ST. PETERSBURG , Fla. (WFLA) — Elizabeth Hamilton loves company, but not strangers she didn’t invite.
“We’re living just like any other citizen just wanting to have a nice peaceful existence,” she said. “I want to be part of the community, just not in my living room unless I’ve invited them.”
Hamilton complains of a steady stream of people knocking on her front door, often hours before the sun comes up. Why the confusion? That’s because somehow her home address was listed in Google search directories for Crip Park and boat ramp, which is actually right across the street.
“It’s like 5 in the morning and people show up and they pound on the door and as you can see I have a glass door and it kind of shakes and the dogs come barking and it’s the worst way to wake up,” Hamilton said.

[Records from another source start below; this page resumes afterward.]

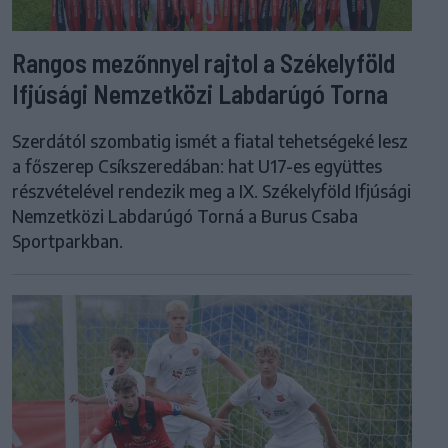
Rangos mezőnnyel rajtol a Székelyföld
Ifjúsági Nemzetközi Labdarúgó Torna
Szerdától szombatig ismét a fiatal tehetségeké lesz
a főszerep Csíkszeredában: hat U17-es együttes
részvételével rendezik meg a IX. Székelyföld Ifjúsági
Nemzetközi Labdarúgó Torná a Burus Csaba
Sportparkban.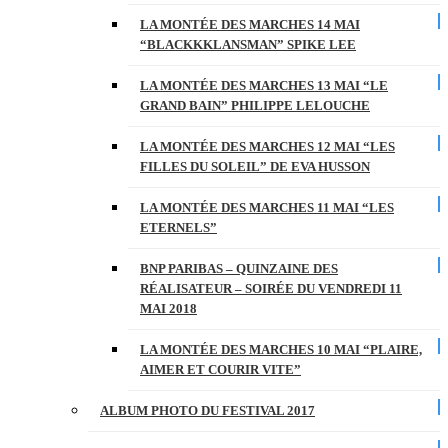
LA MONTÉE DES MARCHES 14 MAI
“BLACKKKLANSMAN” SPIKE LEE
LA MONTÉE DES MARCHES 13 MAI “LE
GRAND BAIN” PHILIPPE LELOUCHE
LA MONTÉE DES MARCHES 12 MAI “LES
FILLES DU SOLEIL” DE EVA HUSSON
LA MONTÉE DES MARCHES 11 MAI “LES
ETERNELS”
BNP PARIBAS – QUINZAINE DES
RÉALISATEUR – SOIRÉE DU VENDREDI 11
MAI 2018
LA MONTÉE DES MARCHES 10 MAI “PLAIRE,
AIMER ET COURIR VITE”
ALBUM PHOTO DU FESTIVAL 2017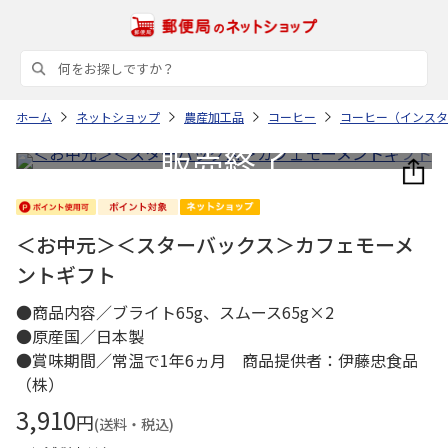
ホーム
ネットショップ
農産加工品
コーヒー
コーヒー（インスタ
＜お中元＞＜スターバックス＞カフェモーメ
ントギフト
●商品内容／ブライト65g、スムース65g×2
●原産国／日本製
●賞味期間／常温で1年6ヵ月 商品提供者：伊藤忠食品
（株）
3,910
円
(送料・税込)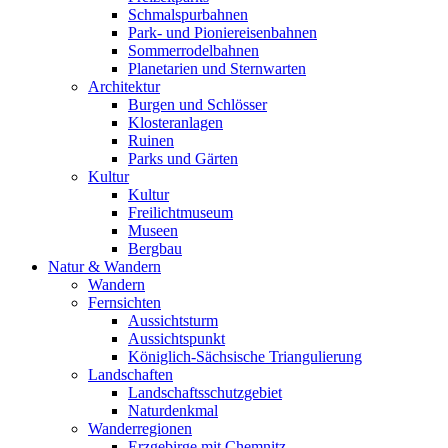
Schmalspurbahnen
Park- und Pioniereisenbahnen
Sommerrodelbahnen
Planetarien und Sternwarten
Architektur
Burgen und Schlösser
Klosteranlagen
Ruinen
Parks und Gärten
Kultur
Kultur
Freilichtmuseum
Museen
Bergbau
Natur & Wandern
Wandern
Fernsichten
Aussichtsturm
Aussichtspunkt
Königlich-Sächsische Triangulierung
Landschaften
Landschaftsschutzgebiet
Naturdenkmal
Wanderregionen
Erzgebirge mit Chemnitz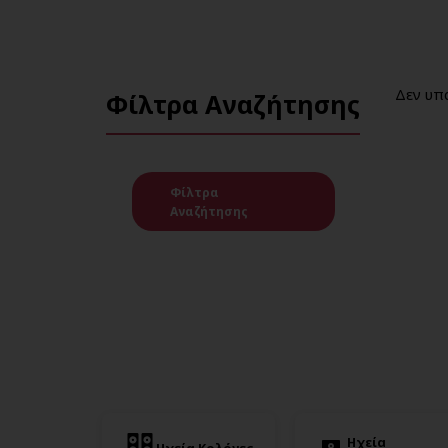
Δεν υπ
Φίλτρα Αναζήτησης
Φίλτρα
Αναζήτησης
Ηχεία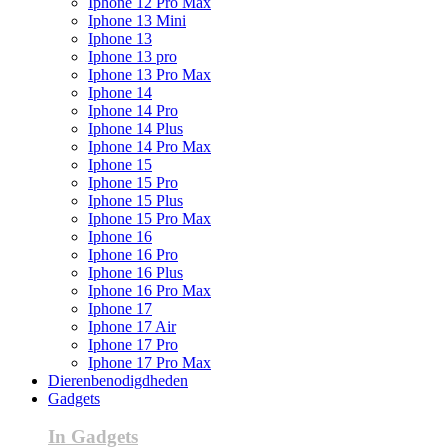
Iphone 12 Pro Max
Iphone 13 Mini
Iphone 13
Iphone 13 pro
Iphone 13 Pro Max
Iphone 14
Iphone 14 Pro
Iphone 14 Plus
Iphone 14 Pro Max
Iphone 15
Iphone 15 Pro
Iphone 15 Plus
Iphone 15 Pro Max
Iphone 16
Iphone 16 Pro
Iphone 16 Plus
Iphone 16 Pro Max
Iphone 17
Iphone 17 Air
Iphone 17 Pro
Iphone 17 Pro Max
Dierenbenodigdheden
Gadgets
In Gadgets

“I googled my address and my address brought up a whole bunch of people, kayak people,” she said. “I mean it’s like an army of people who all give out my address.”
One would think this would be easy to get corrected, right? Think again. Hamilton says she’s been trying for years to get Google to correct the address.
“They said, ‘you’re not part of the recreation department, we can’t help you,” Hamilton said. “And so then I called the recreation department and the recreation department said, “well, we can’t help you because it’s Google and Facebook and we have no control over them.’ So I’m sitting in this little Vortex of, ‘Who can help me?'”
So, she knew she’d Better Call Behnken and Investigator Shannon Behnken got to work, reaching out to the city of St. Petersburg and to Google. Less than 24 hours later, the address for Crisp Park was updated on Google, and there’s no mention of Hamilton’s address.